The French government protested the FDA ban, insisting that pink peppercorns grown and imported from the island of Réunion, near Madagascar, were non-toxic due to the trees growing on different soil under different conditions.
With uncertainty on whether or not they’d poison their customers, chefs stopped cooking with pink peppercorns, markets stopped selling them, and the once-trendy spice fell out of public favor by 1983.
The French eventually submitted research that proved their Brazilian pink peppercorns were non-toxic, and the FDA dropped its ban.
Rainbow peppercorn blends gradually made their way into shops and kitchens again, with few answers to explain the spate of severe reactions that were previously documented.
Today, it’s believed that allergic reactions are limited to people who are allergic to tree nuts (since pink pepper trees come from the cashew family) or those who are sensitive to the sap of poison ivy.
What’s not known is how much of the spice one has to ingest in order to experience any ill effects. Most people don’t chew on handfuls of pink peppercorns at a time, so with the tiny amounts used in cooking, it’s unlikely to cause reactions in those without serious allergies to related plants.
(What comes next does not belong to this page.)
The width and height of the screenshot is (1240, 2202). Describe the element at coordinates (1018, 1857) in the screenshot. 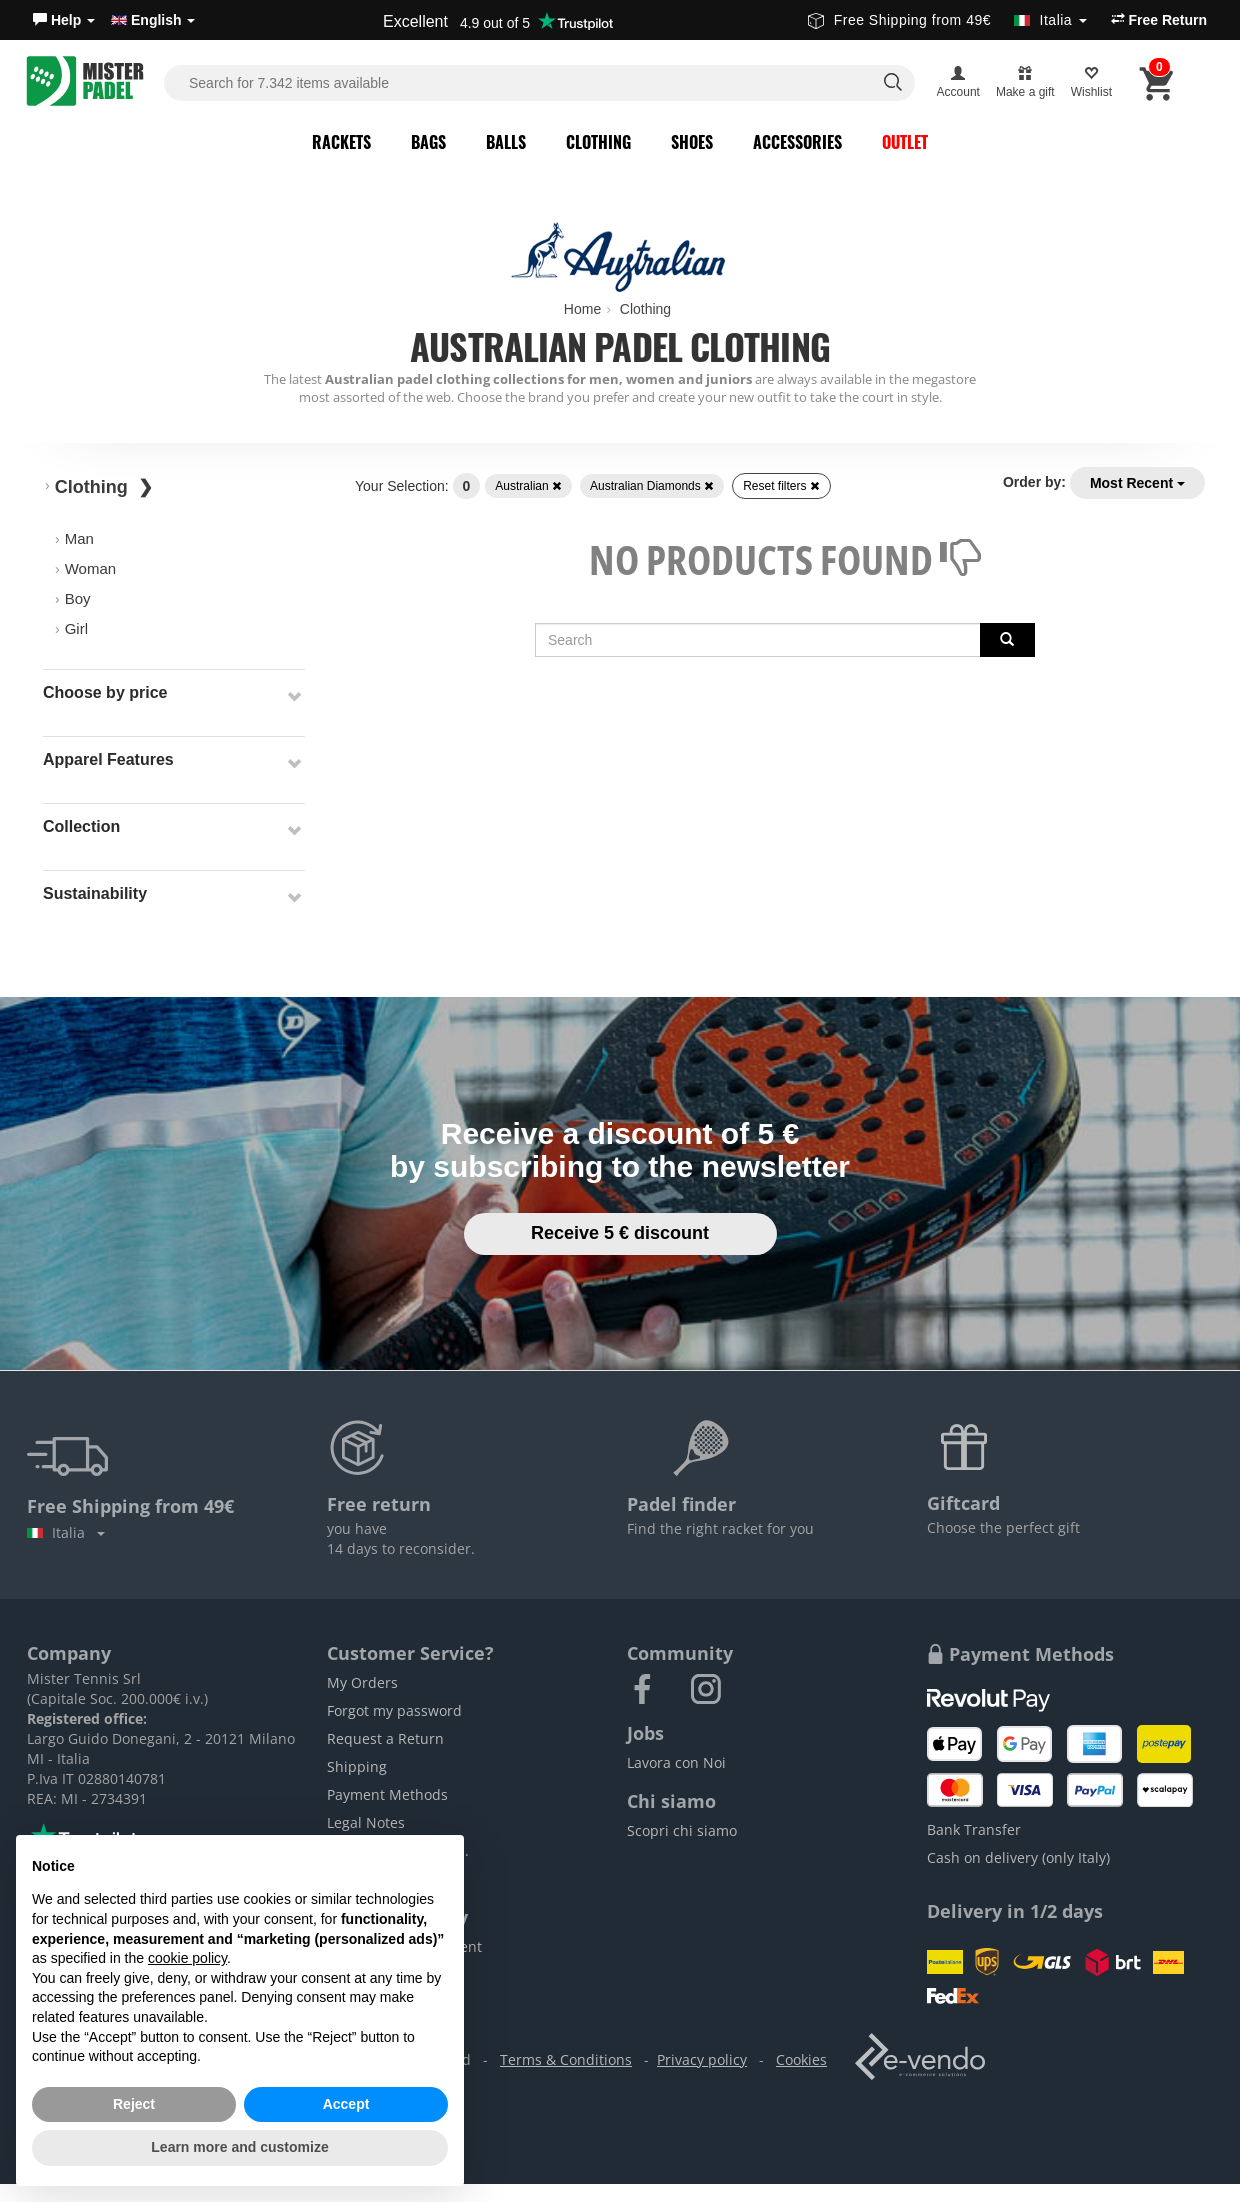 I see `Cash on delivery (only Italy)` at that location.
In addition, there have been no documented cases of people experiencing reactions to Peruvian pink pepper. It’s widely enjoyed these days in all types of cuisine, whether the peppercorns are purchased from a store or foraged from a tree.
Do you have a pink pepper tree growing in your yard? Or do you live in an area where pink pepper trees grow in abundance? Please share where you’ve seen them!
This post updated from an article that originally appeared on November 10, 2011.
Wow – thank you for this article. I lived in Florida my whole life and the Brazilian pepper trees were always dismissed as an invasive nuisance…..I only recently started to try and understand everything outlined in this article and was very confused about the toxicity of the Brazilian pink pepper because the info seems confounding.
I would love to forage these!
I have couple of pink peppercorn trees in my garden with alot of pink peppercorns! I found your article very useful. I live in Canary Islands, Spain.
I live in Saratoga, CA (40 minutes south of San Francisco, and these trees grow all over. This is my second year harvesting the pink berries from Nov. through Jan. and I put them in my commercial food drier for over a week on low temp. hoping they will turn black. I peel the pink skin off and then oput them in my pepper grinder. Great aroma–not as strong as regular black pepper.